President Donald Trump doesn’t have his portrait on any U.S. currency — yet — but about 200 Lawrence employees have $500 that basically is courtesy of Trump and his fellow Republicans. So says Justin Hill Jr., president of the Lawrence Paper Company. The maker of cardboard boxes gave all of its employees a $500 bonus, and Hill said it absolutely is the result of the Republican-led tax cuts.

Hill went to the company’s three plants — Lawrence, Hutchinson and Fremont, Neb. — to deliver the news that each employee would receive a $500 bonus this week. He said the tax cut recently passed by Congress and signed by Trump spurred him to do so.

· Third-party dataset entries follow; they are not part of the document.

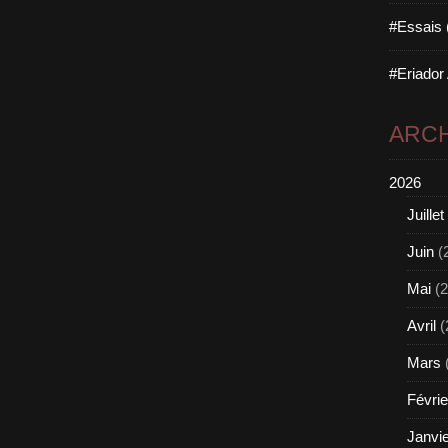
#Essais 
#Eriador
ARCH
2026
Juillet
Juin
(
Mai
(2
Avril
(
Mars
Févrie
Janvi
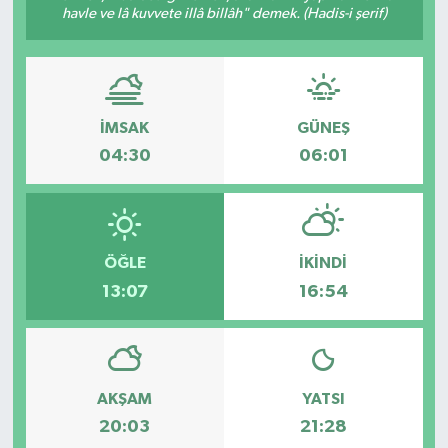
havle ve lâ kuvvete illâ billâh" demek. (Hadis-i şerif)
İMSAK
GÜNEŞ
04:30
06:01
ÖĞLE
İKINDI
13:07
16:54
AKŞAM
YATSI
20:03
21:28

As elections every two years seem to confirm, Lawrence is not a big Republican town. (Trump received only 28 percent of the vote in Douglas County.) But Hill told me the news of $500 bonuses was well-received by all.

“For some strange reason, they all liked that,” Hill said.

Hill is convinced the tax cuts — which include cuts for individuals, but also a cut to the corporate tax rate — is going to result in an increase in business for his box-making company.

“I think the outlook for the economy is very positive,” Hill said. “We tend to grow in step with the economy.”

Critics of the tax cuts do not agree with his outlook. While some concede the economy may see a boost, others contend that most of the benefits accrued go to the wealthiest, and there is no guarantee that the wealthy will spend more money simply because they have more money.

I’ll leave that debate to others, but Hill said his company is spending money as a result of the tax cuts. In addition to the bonuses — there were 300 of them companywide — he’s also announced a $9 million expansion project. Before local economic development leaders get too excited, the expansion is at the company’s Fremont, Neb. plant. The company plans to build a 60,000-square-foot addition to the plant and invest about $5 million in new equipment.

Hill told me the Nebraska plant was chosen for the expansion because it is near capacity and the Nebraska location made the most sense to serve some of its customers. But Hill said he thinks expansion at the Lawrence and Hutchinson plants are possible, if the economy grows like he thinks it will. (He thinks the economy will grow at an additional 1 percent to 2 percent a year because of the tax cuts.)

In the meantime, Hill said the company has added about six employees to the Lawrence plant, as it adds a second shift on some machines to compensate for an uptick in customer orders.

And, yes, Hill has made a conscious decision to tout what he is doing. Lawrence Paper Company, while one of the oldest businesses in Lawrence, usually isn’t very public with its affairs. But Hill had the Kansas Chamber of Commerce send out word of the bonuses, with special emphasis on the role that the tax cut bill played in his decision.

Plus, Hill is going to soon take his story national. He told me he is scheduled to be interviewed Monday by Stuart Varney on the Fox Business Network.

“We are just very excited about what this (tax cut) is going to do for the economy,” Hill said. “We thought if we got a chance to generate some excitement and get other people thinking about doing what we’ve done, get them thinking about making an investment, then we should do it. And, thus far, it has been a lot of fun.”